Supreme Court Struggles to Apply “Twiqbal” in Retirement Plan Fee Cases
Today, the Supreme Court heard oral arguments in Hughes v. Northwestern University, No. 19-1401, just one of about 150 similar class action suits filed around the country in the last few years. The case was brought by retirement plan participants alleging that plan fiduciaries breached their duties under ERISA relating to recordkeeping and investment fees charged to plan participants. Specifically, Plaintiffs alleged that Northwestern breached its ERISA-imposed duty of prudence by (1) paying excessive recordkeeping fees (using multiple recordkeepers and allowing recordkeeping fees to be paid through revenue sharing); and (2) offering mutual funds with excessive investment management fees.
The district court granted Northwestern’s motion to dismiss, and the Seventh Circuit affirmed. The Seventh Circuit found no ERISA violation based on Northwestern’s recordkeeping arrangement. The court explained that ERISA does not require a sole recordkeeper, and there is “nothing wrong – for ERISA purposes – with plan participants paying recordkeeper costs through expense ratios” under a revenue sharing agreement.
The Seventh Circuit also rejected the excessive investment fee claim, concluding that the types of funds plaintiffs wanted (low-cost index funds) were and are available to them, thus “eliminating any claim that plan participants were forced to stomach an unappetizing menu.”
Plaintiffs appealed to the Supreme Court, which granted certiorari to address this question: “[w]hether allegations that a defined-contribution retirement plan paid or charged its participants fees that substantially exceeded fees for alternative available investment products or services are sufficient to state a claim against plan fiduciaries for breach of the duty of prudence under ERISA.”
During oral argument today, various members of the Court appeared to struggle to devise a motion to dismiss standard in these cases, with Justices Alito, Gorsuch, Breyer, Kagan, and Kavanaugh each pressing the parties about what facts they believed must be pled to open the courthouse door to plaintiffs, particularly relating to investment fees. Although a key issue in Plaintiffs’ amended complaint was the use of a revenue sharing, rather than a per-participant fee, there was little to no inquiry or recognition by the Justices on the impact of revenue sharing in offsetting fees, as a reason for selecting a more expensive share class as an investment option.
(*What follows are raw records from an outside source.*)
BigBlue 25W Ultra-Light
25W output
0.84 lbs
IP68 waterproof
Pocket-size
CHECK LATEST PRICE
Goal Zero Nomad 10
Equally surprising was Justice Roberts’ line of questioning on the scope of ERISA’s fiduciary duty of prudence, asking Plaintiffs’ counsel at one point whether the standard was the “highest” duty or an “average” duty, something more akin to negligence.
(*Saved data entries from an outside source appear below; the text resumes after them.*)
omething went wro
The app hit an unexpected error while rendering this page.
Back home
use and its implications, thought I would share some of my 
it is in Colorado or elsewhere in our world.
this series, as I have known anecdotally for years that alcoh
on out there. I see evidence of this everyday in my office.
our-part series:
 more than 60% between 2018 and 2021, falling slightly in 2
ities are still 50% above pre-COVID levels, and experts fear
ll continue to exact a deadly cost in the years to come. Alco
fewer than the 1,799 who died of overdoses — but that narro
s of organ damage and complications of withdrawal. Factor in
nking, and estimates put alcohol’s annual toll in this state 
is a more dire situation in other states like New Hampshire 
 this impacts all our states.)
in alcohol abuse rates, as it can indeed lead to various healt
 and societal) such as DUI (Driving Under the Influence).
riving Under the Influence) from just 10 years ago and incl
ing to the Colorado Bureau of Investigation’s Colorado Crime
There appeared to be more coalescence on the recordkeeping claim. Several members of the Court indicated they approve of the Seventh Circuit’s finding that ERISA does not require a sole recordkeeper, and that Plaintiffs’ argument that the Plan should have been able to obtain a $35 per participant fee, without more, was insufficient to state a claim.
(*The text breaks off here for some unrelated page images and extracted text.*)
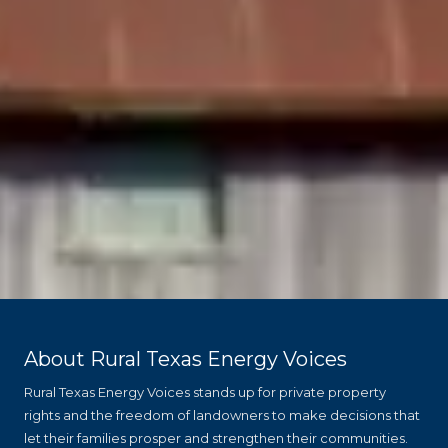
About Rural Texas Energy Voices
Rural Texas Energy Voices stands up for private property
rights and the freedom of landowners to make decisions that
let their families prosper and strengthen their communities.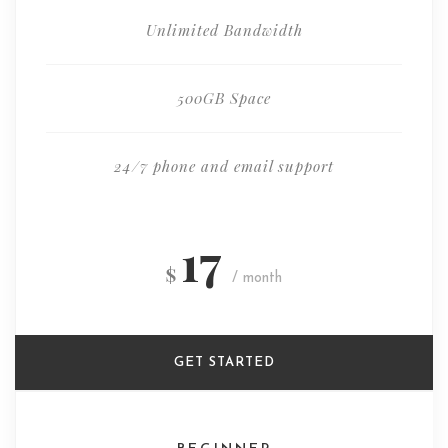
Unlimited Bandwidth
500GB Space
24/7 phone and email support
17
$
/ month
GET STARTED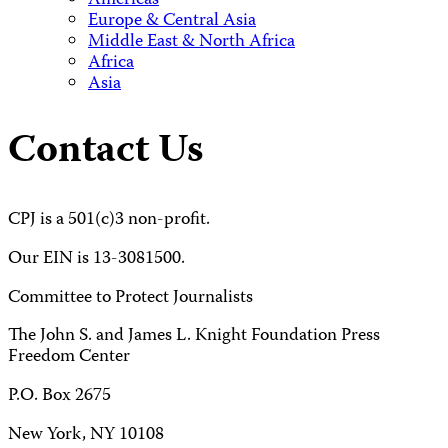
Americas
Europe & Central Asia
Middle East & North Africa
Africa
Asia
Contact Us
CPJ is a 501(c)3 non-profit.
Our EIN is 13-3081500.
Committee to Protect Journalists
The John S. and James L. Knight Foundation Press
Freedom Center
P.O. Box 2675
New York, NY 10108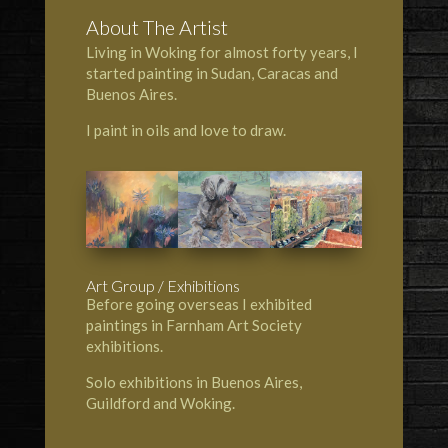
About The Artist
Living in Woking for almost forty years, I
started painting in Sudan, Caracas and
Buenos Aires.
I paint in oils and love to draw.
Art Group / Exhibitions
Before going overseas I exhibited
paintings in Farnham Art Society
exhibitions.
Solo exhibitions in Buenos Aires,
Guildford and Woking.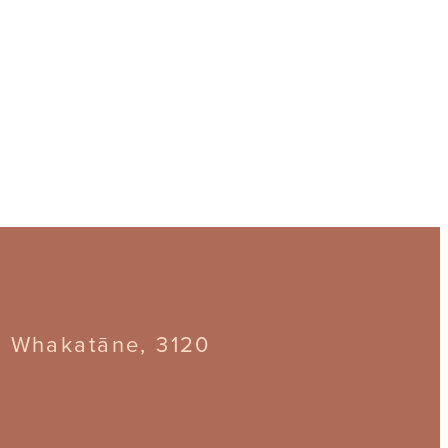
, Whakatāne, 3120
Justice Kagan appeared to be the only jurist clearly in favor of overturning the Seventh Circuit’s decision, with some support from Justices Sotomayor and Breyer. With Justice Barrett recused (she was still sitting on the Seventh Circuit at the time of the underlying decision), if Justice Kagan recruits only one more Justice, there could be a tie vote, but a tie vote would leave the Seventh Circuit decision intact.